### AIM OF THE TASK
Count the lines of data below that include "rows". Provide only the number.
--- --- ---
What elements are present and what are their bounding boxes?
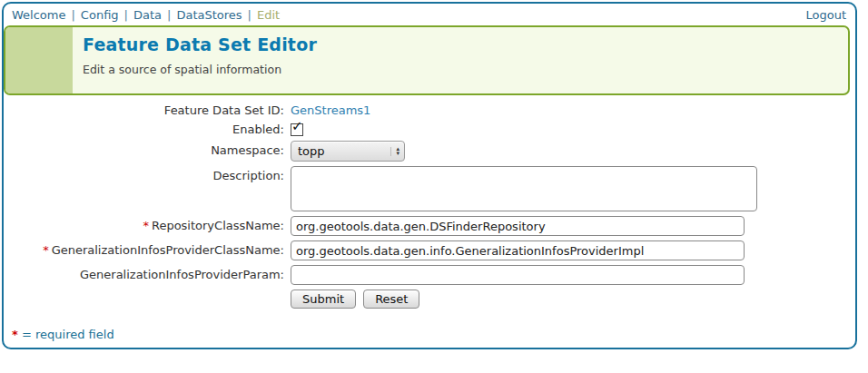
form-row-enabled: Enabled: ✓ xyxy=(4,122,855,136)
feature-data-set-id-label: Feature Data Set ID: xyxy=(4,103,291,117)
breadcrumb-separator: | xyxy=(71,8,74,22)
required-field-note: * = required field xyxy=(12,328,114,341)
breadcrumb-link-data[interactable]: Data xyxy=(133,8,162,22)
page-subtitle: Edit a source of spatial information xyxy=(83,63,317,76)
submit-button[interactable]: Submit xyxy=(291,290,356,309)
generalization-infos-provider-class-name-label-text: GeneralizationInfosProviderClassName: xyxy=(52,243,284,257)
feature-data-set-id-value: GenStreams1 xyxy=(291,103,370,117)
description-label: Description: xyxy=(4,166,291,182)
form-row-generalization-infos-provider-class-name: *GeneralizationInfosProviderClassName: xyxy=(4,240,855,260)
checkmark-icon: ✓ xyxy=(291,120,303,133)
breadcrumb: Welcome | Config | Data | DataStores | E… xyxy=(12,8,280,22)
required-asterisk: * xyxy=(12,328,18,341)
generalization-infos-provider-param-input[interactable] xyxy=(291,265,745,285)
form-row-namespace: Namespace: topp ▴ ▾ xyxy=(4,141,855,162)
form-row-feature-data-set-id: Feature Data Set ID: GenStreams1 xyxy=(4,103,855,117)
generalization-infos-provider-class-name-label: *GeneralizationInfosProviderClassName: xyxy=(4,240,291,257)
page-header-panel: Feature Data Set Editor Edit a source of… xyxy=(4,25,850,95)
breadcrumb-separator: | xyxy=(167,8,171,22)
select-stepper-icon: ▴ ▾ xyxy=(390,147,399,156)
namespace-selected-value: topp xyxy=(298,144,325,158)
top-navigation-bar: Welcome | Config | Data | DataStores | E… xyxy=(4,4,855,25)
main-window: Welcome | Config | Data | DataStores | E… xyxy=(2,2,857,349)
required-asterisk: * xyxy=(143,219,149,232)
header-accent-strip xyxy=(5,27,73,93)
enabled-checkbox[interactable]: ✓ xyxy=(291,123,303,136)
namespace-label: Namespace: xyxy=(4,141,291,157)
generalization-infos-provider-class-name-input[interactable] xyxy=(291,240,745,260)
breadcrumb-link-config[interactable]: Config xyxy=(81,8,119,22)
page-title: Feature Data Set Editor xyxy=(83,34,317,54)
enabled-label: Enabled: xyxy=(4,122,291,136)
form-row-generalization-infos-provider-param: GeneralizationInfosProviderParam: xyxy=(4,265,855,285)
required-note-text: = required field xyxy=(22,328,114,341)
buttons-spacer xyxy=(4,290,291,292)
required-asterisk: * xyxy=(43,243,49,257)
form-buttons-row: Submit Reset xyxy=(4,290,855,309)
feature-data-set-form: Feature Data Set ID: GenStreams1 Enabled… xyxy=(4,95,855,309)
stepper-down-icon: ▾ xyxy=(396,152,399,156)
reset-button[interactable]: Reset xyxy=(363,290,419,309)
breadcrumb-separator: | xyxy=(248,8,252,22)
breadcrumb-link-datastores[interactable]: DataStores xyxy=(176,8,242,22)
breadcrumb-current-edit: Edit xyxy=(257,8,280,22)
breadcrumb-separator: | xyxy=(124,8,128,22)
description-textarea[interactable] xyxy=(291,166,757,211)
repository-class-name-label: *RepositoryClassName: xyxy=(4,216,291,232)
form-row-repository-class-name: *RepositoryClassName: xyxy=(4,216,855,236)
namespace-select[interactable]: topp ▴ ▾ xyxy=(291,141,405,162)
generalization-infos-provider-param-label: GeneralizationInfosProviderParam: xyxy=(4,265,291,281)
breadcrumb-link-welcome[interactable]: Welcome xyxy=(12,8,65,22)
logout-link[interactable]: Logout xyxy=(805,8,846,22)
form-row-description: Description: xyxy=(4,166,855,211)
repository-class-name-label-text: RepositoryClassName: xyxy=(152,219,284,232)
header-text-block: Feature Data Set Editor Edit a source of… xyxy=(73,27,317,93)
repository-class-name-input[interactable] xyxy=(291,216,745,236)
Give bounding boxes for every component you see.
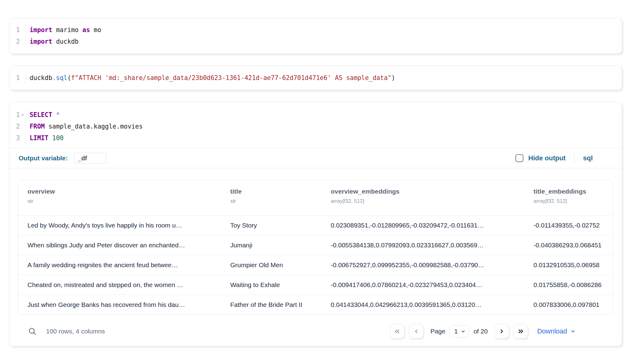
code-line[interactable]: FROM sample_data.kaggle.movies <box>30 121 622 132</box>
hide-output-label: Hide output <box>528 154 566 162</box>
line-number: 1 <box>16 26 20 34</box>
column-header[interactable]: overview_embeddings array[f32, 512] <box>321 187 524 204</box>
hide-output-checkbox[interactable] <box>515 154 523 162</box>
first-page-button[interactable] <box>390 324 405 339</box>
line-number-gutter: 1 2 3 <box>9 109 26 144</box>
output-variable-bar: Output variable: Hide output sql <box>9 148 622 168</box>
row-count-status: 100 rows, 4 columns <box>46 328 105 335</box>
code-editor[interactable]: 1 2 3 SELECT * FROM sample_data.kaggle.m… <box>9 102 622 148</box>
divider <box>574 153 574 163</box>
sql-cell-movies: 1 2 3 SELECT * FROM sample_data.kaggle.m… <box>9 102 622 346</box>
download-button[interactable]: Download <box>537 327 576 335</box>
table-header-row: overview str title str overview_embeddin… <box>18 180 613 215</box>
page-label: Page <box>430 328 445 335</box>
table-row[interactable]: When siblings Judy and Peter discover an… <box>18 235 613 255</box>
page-select-value: 1 <box>454 328 458 335</box>
code-editor[interactable]: 1 2 import marimo as mo import duckdb <box>9 18 622 53</box>
chevron-down-icon <box>460 329 466 334</box>
table-row[interactable]: Just when George Banks has recovered fro… <box>18 295 613 315</box>
line-number: 2 <box>16 38 20 45</box>
code-line[interactable]: SELECT * <box>30 109 622 121</box>
code-line[interactable]: duckdb.sql(f"ATTACH 'md:_share/sample_da… <box>30 72 622 84</box>
line-number-gutter: 1 <box>9 72 26 84</box>
line-number-gutter: 1 2 <box>9 24 26 47</box>
table-row[interactable]: A family wedding reignites the ancient f… <box>18 255 613 275</box>
page-count-label: of 20 <box>473 328 488 335</box>
column-header[interactable]: title str <box>221 187 321 204</box>
code-line[interactable]: LIMIT 100 <box>30 132 622 144</box>
search-icon[interactable] <box>28 327 37 336</box>
dataframe-table: overview str title str overview_embeddin… <box>18 180 613 315</box>
table-row[interactable]: Cheated on, mistreated and stepped on, t… <box>18 275 613 295</box>
code-line[interactable]: import marimo as mo <box>30 24 622 36</box>
line-number: 3 <box>16 134 20 142</box>
cell-output: overview str title str overview_embeddin… <box>9 168 622 346</box>
output-variable-input[interactable] <box>74 153 106 164</box>
line-number: 2 <box>16 123 20 130</box>
column-header[interactable]: title_embeddings array[f32, 512] <box>524 187 613 204</box>
line-number: 1 <box>16 111 20 118</box>
language-badge[interactable]: sql <box>583 154 593 162</box>
line-number: 1 <box>16 74 20 82</box>
download-label: Download <box>537 327 567 335</box>
chevron-down-icon <box>570 329 576 334</box>
code-cell-imports: 1 2 import marimo as mo import duckdb <box>9 18 622 54</box>
previous-page-button[interactable] <box>409 324 424 339</box>
fold-arrow-icon[interactable] <box>20 113 26 117</box>
column-header[interactable]: overview str <box>18 187 221 204</box>
page-select[interactable]: 1 <box>450 325 469 337</box>
last-page-button[interactable] <box>513 324 528 339</box>
code-cell-attach: 1 duckdb.sql(f"ATTACH 'md:_share/sample_… <box>9 66 622 90</box>
code-editor[interactable]: 1 duckdb.sql(f"ATTACH 'md:_share/sample_… <box>9 66 622 90</box>
output-variable-label: Output variable: <box>19 155 68 162</box>
table-footer: 100 rows, 4 columns Page 1 of 20 Downloa… <box>18 315 613 339</box>
code-line[interactable]: import duckdb <box>30 36 622 47</box>
next-page-button[interactable] <box>494 324 509 339</box>
table-row[interactable]: Led by Woody, Andy's toys live happily i… <box>18 215 613 235</box>
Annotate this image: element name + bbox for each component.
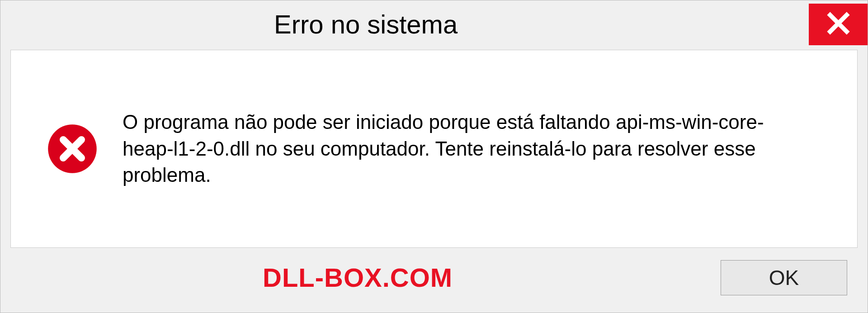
- dialog-content: O programa não pode ser iniciado porque …: [10, 50, 858, 248]
- close-icon: [826, 11, 851, 38]
- close-button[interactable]: [809, 4, 868, 45]
- error-icon: [47, 123, 98, 174]
- error-dialog: Erro no sistema O programa não pode ser …: [0, 0, 868, 313]
- ok-button[interactable]: OK: [721, 260, 847, 295]
- error-message: O programa não pode ser iniciado porque …: [123, 109, 814, 189]
- ok-button-label: OK: [769, 266, 799, 290]
- dialog-title: Erro no sistema: [0, 9, 458, 39]
- title-bar: Erro no sistema: [0, 0, 868, 48]
- watermark-label: DLL-BOX.COM: [21, 262, 453, 293]
- dialog-footer: DLL-BOX.COM OK: [0, 254, 868, 313]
--- --- ---
### WRITTEN RESPONSE
2